I’m afraid the answer to all of those questions is “about the same way, in 2022, as it would have been done in 1992.”

The world of U.S. “defense innovation” likes shiny things, buzzy things — artificial intelligence and machine learning, hypersonics and autonomous vehicles. No doubt these are critical. They also tend to come with phrases like “give us 10 years and a billion dollars, and we will get there.” Speed to impact means reducing that timeline to seven years, or, aggressively, five years.

But, the capabilities needed to answer Minihan’s question — and my follow-on ones — are different. They don’t require massive, up-front investments, nor many years before any value is seen. What they require is the shift that the commercial world made many years ago — that is, one away from operating via stacks of paper and dusty hardwired desktop computers, and toward leveraging the digital capabilities that are already in our pockets. That shift can, and should, come immediately. It will pay dividends immediately.

The military needs mobile software tools. They will bring critical operational speed to defense organizations.

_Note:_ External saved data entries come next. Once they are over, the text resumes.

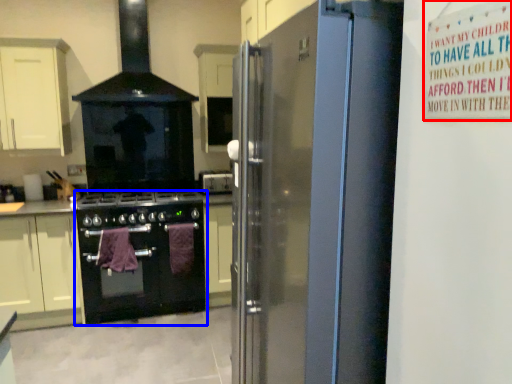 Question: Which point is further to the camera, warning sign (highlighted by a red box) or kitchen appliance (highlighted by a blue box)?

Choices:
 (A) warning sign
 (B) kitchen appliance

Answer: (B) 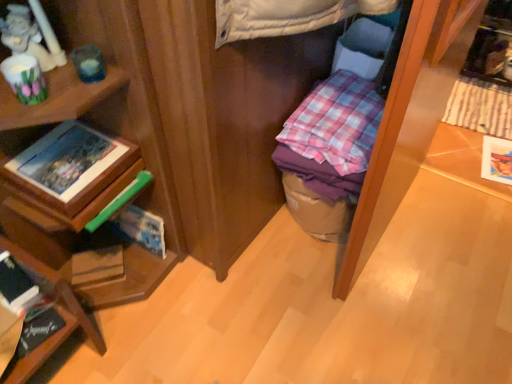 You are a GUI agent. You are given a task and a screenshot of the screen. Output one action in this format:
    pyautogui.click(x=<x>, y=<y>)
    Task: Click on the free location above matte paper paperback book at right, the third paperback book positioned from the left (from a real-world perspective)
    
    Given the screenshot: What is the action you would take?
    pyautogui.click(x=501, y=154)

This is the reason why, when the chief of Navy Reserve, Adm. John Mustin, sponsored the “i3 Waypoints” event to solicit improvement ideas from across his force, the “winning pitch” was “Leveraging Mobile Technology to Streamline Mobilization.” The idea was to enable reservists to securely use their mobile phones to get critical work — in particular, that needed to rapidly mobilize for war — done. Military jobs are inherently mobile ones. Personnel don’t typically sit at a computer desk all day to conduct their work — they are in the field, on flight lines, on ships, etc.

An outsider would ask, “Doesn’t the military already use mobile?” After all, we use our phones to manage most things in our personal lives, and the commercial world long ago adopted mobile software applications to accomplish core processes more effectively and efficiently. But the answer is no. Military members are overwhelmingly not able to use their phones in any structured and secure way to get important things done.

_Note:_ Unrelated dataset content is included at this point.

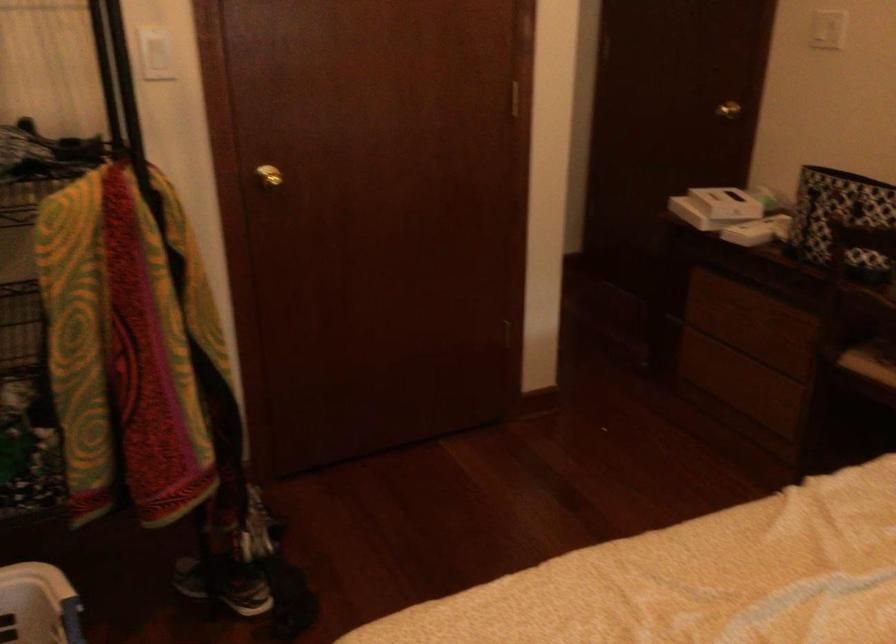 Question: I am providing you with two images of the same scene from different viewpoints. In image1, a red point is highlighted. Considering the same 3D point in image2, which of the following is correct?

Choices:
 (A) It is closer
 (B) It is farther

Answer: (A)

So how do military units execute core business processes — things like the dissemination of critical information, collection of data, documentation of training, on-the-fly coordination of teams and requirements? They run phone trees. They pass around clipboards. They use pieces of paper stuffed into flight suit pockets. They collect data in little green notebooks. They place magnets on whiteboards.

At the same time, leaders need data visibility in order to make decisions. So, all of that disparate and disorganized written information gets manually entered into some archaic desktop system, or into a cobbled-together Excel tracker, over many painstaking person-hours, each day.

Generals and admirals love the “quad-slide” — a PowerPoint slide of four parts, with which they can see all information needed for a decision. But, how many dozens of hours of wrangling were required to collect the data shown? How time-late is the data? How accurate is it, given all the manual transposing and manipulation? When you need to get critical information to and from personnel fast, then orchestrate dynamic actions, the right tools are not in place. These capability gaps are foundational, and they need addressing now.

The rest of the U.S. military needs to take a cue from Minihan’s call to action, and from the Navy Reserve innovation selection. Urgency is imperative.

Want to move fast to get to real operational impact? Put something useful in the hands of your people, something they can leverage for impact today, from wherever they operate.

Military service members need mobile capabilities now.

Jeff Prosek served 10 years as a naval aviation flight officer. He is head of strategy at Adyton, a veteran-led startup that was selected by the Air Force innovation team for multiple contracts leveraging its secure mobile software, and by other units across DOD for production scaling of impact for those who serve.